▶ TASK
The records below hold pictures; please leave those out and retype the rest exactly.

--- DATA EXTRACTS ---

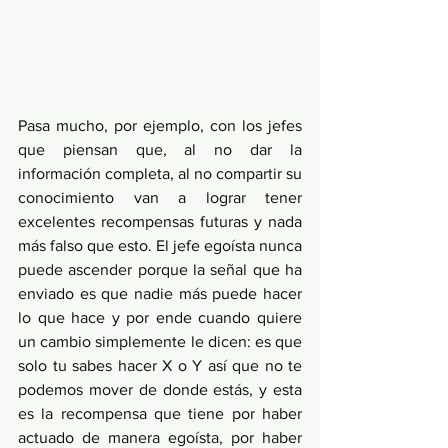
Pasa mucho, por ejemplo, con los jefes 
que piensan que, al no dar la 
información completa, al no compartir su 
conocimiento van a lograr tener 
excelentes recompensas futuras y nada 
más falso que esto. El jefe egoísta nunca 
puede ascender porque la señal que ha 
enviado es que nadie más puede hacer 
lo que hace y por ende cuando quiere 
un cambio simplemente le dicen: es que 
solo tu sabes hacer X o Y así que no te 
podemos mover de donde estás, y esta 
es la recompensa que tiene por haber 
actuado de manera egoísta, por haber 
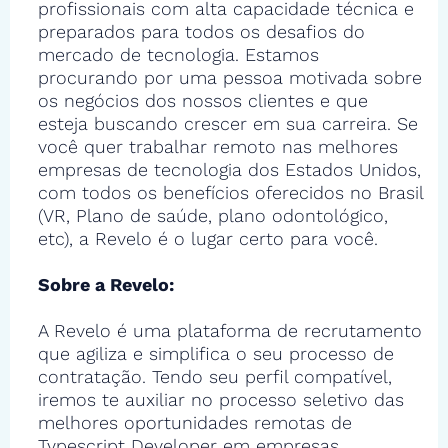
profissionais com alta capacidade técnica e
preparados para todos os desafios do
mercado de tecnologia. Estamos
procurando por uma pessoa motivada sobre
os negócios dos nossos clientes e que
esteja buscando crescer em sua carreira. Se
você quer trabalhar remoto nas melhores
empresas de tecnologia dos Estados Unidos,
com todos os benefícios oferecidos no Brasil
(VR, Plano de saúde, plano odontológico,
etc), a Revelo é o lugar certo para você.
Sobre a Revelo:
A Revelo é uma plataforma de recrutamento
que agiliza e simplifica o seu processo de
contratação. Tendo seu perfil compatível,
iremos te auxiliar no processo seletivo das
melhores oportunidades remotas de
Typescript Developer em empresas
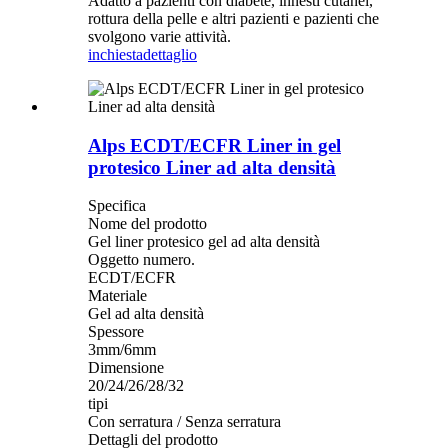
Adatto a pazienti con diabete, innesti cutanei,
rottura della pelle e altri pazienti e pazienti che
svolgono varie attività.
inchiesta
dettaglio
Alps ECDT/ECFR Liner in gel
protesico Liner ad alta densità
Specifica
Nome del prodotto
Gel liner protesico gel ad alta densità
Oggetto numero.
ECDT/ECFR
Materiale
Gel ad alta densità
Spessore
3mm/6mm
Dimensione
20/24/26/28/32
tipi
Con serratura / Senza serratura
Dettagli del prodotto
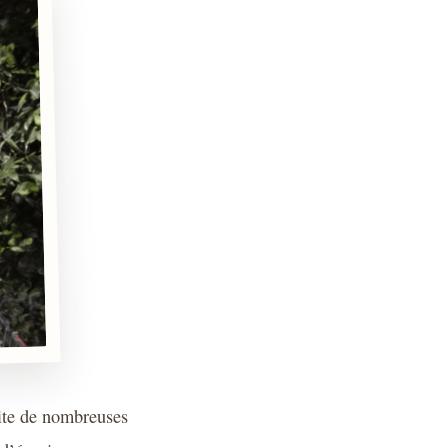
cite de nombreuses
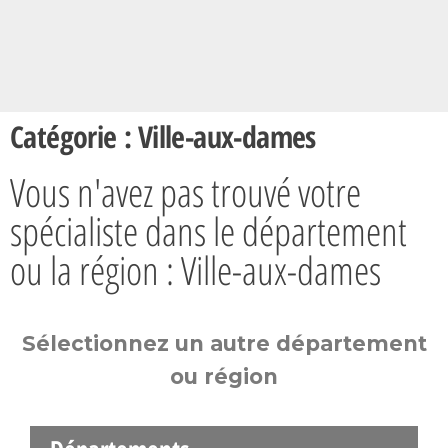
Catégorie : Ville-aux-dames
Vous n'avez pas trouvé votre
spécialiste dans le département
ou la région : Ville-aux-dames
Sélectionnez un autre département
ou région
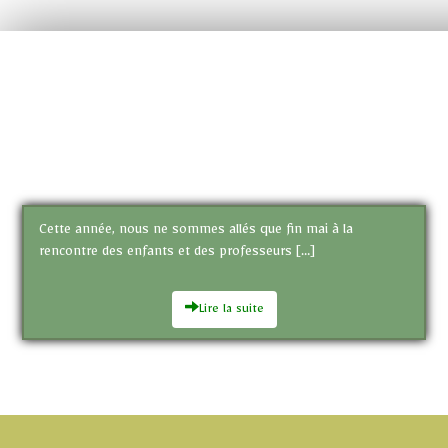
Cette année, nous ne sommes allés que fin mai à la
rencontre des enfants et des professeurs […]
Lire la suite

---

▶ EXERCISE RESPONSE
Pasa mucho, por ejemplo, con los jefes 
que piensan que, al no dar la 
información completa, al no compartir su 
conocimiento van a lograr tener 
excelentes recompensas futuras y nada 
más falso que esto. El jefe egoísta nunca 
puede ascender porque la señal que ha 
enviado es que nadie más puede hacer 
lo que hace y por ende cuando quiere 
un cambio simplemente le dicen: es que 
solo tu sabes hacer X o Y así que no te 
podemos mover de donde estás, y esta 
es la recompensa que tiene por haber 
actuado de manera egoísta, por haber 
profissionais com alta capacidade técnica e
preparados para todos os desafios do
mercado de tecnologia. Estamos
procurando por uma pessoa motivada sobre
os negócios dos nossos clientes e que
esteja buscando crescer em sua carreira. Se
você quer trabalhar remoto nas melhores
empresas de tecnologia dos Estados Unidos,
com todos os benefícios oferecidos no Brasil
(VR, Plano de saúde, plano odontológico,
etc), a Revelo é o lugar certo para você.
Sobre a Revelo:
A Revelo é uma plataforma de recrutamento
que agiliza e simplifica o seu processo de
contratação. Tendo seu perfil compatível,
iremos te auxiliar no processo seletivo das
melhores oportunidades remotas de
Typescript Developer em empresas
Adatto a pazienti con diabete, innesti cutanei,
rottura della pelle e altri pazienti e pazienti che
svolgono varie attività.
inchiesta
dettaglio
Alps ECDT/ECFR Liner in gel
protesico Liner ad alta densità
Specifica
Nome del prodotto
Gel liner protesico gel ad alta densità
Oggetto numero.
ECDT/ECFR
Materiale
Gel ad alta densità
Spessore
3mm/6mm
Dimensione
20/24/26/28/32
tipi
Con serratura / Senza serratura
Dettagli del prodotto
cite de nombreuses
Catégorie : Ville-aux-dames
Vous n'avez pas trouvé votre
spécialiste dans le département
ou la région : Ville-aux-dames
Sélectionnez un autre département
ou région
Cette année, nous ne sommes allés que fin mai à la
rencontre des enfants et des professeurs […]
Lire la suite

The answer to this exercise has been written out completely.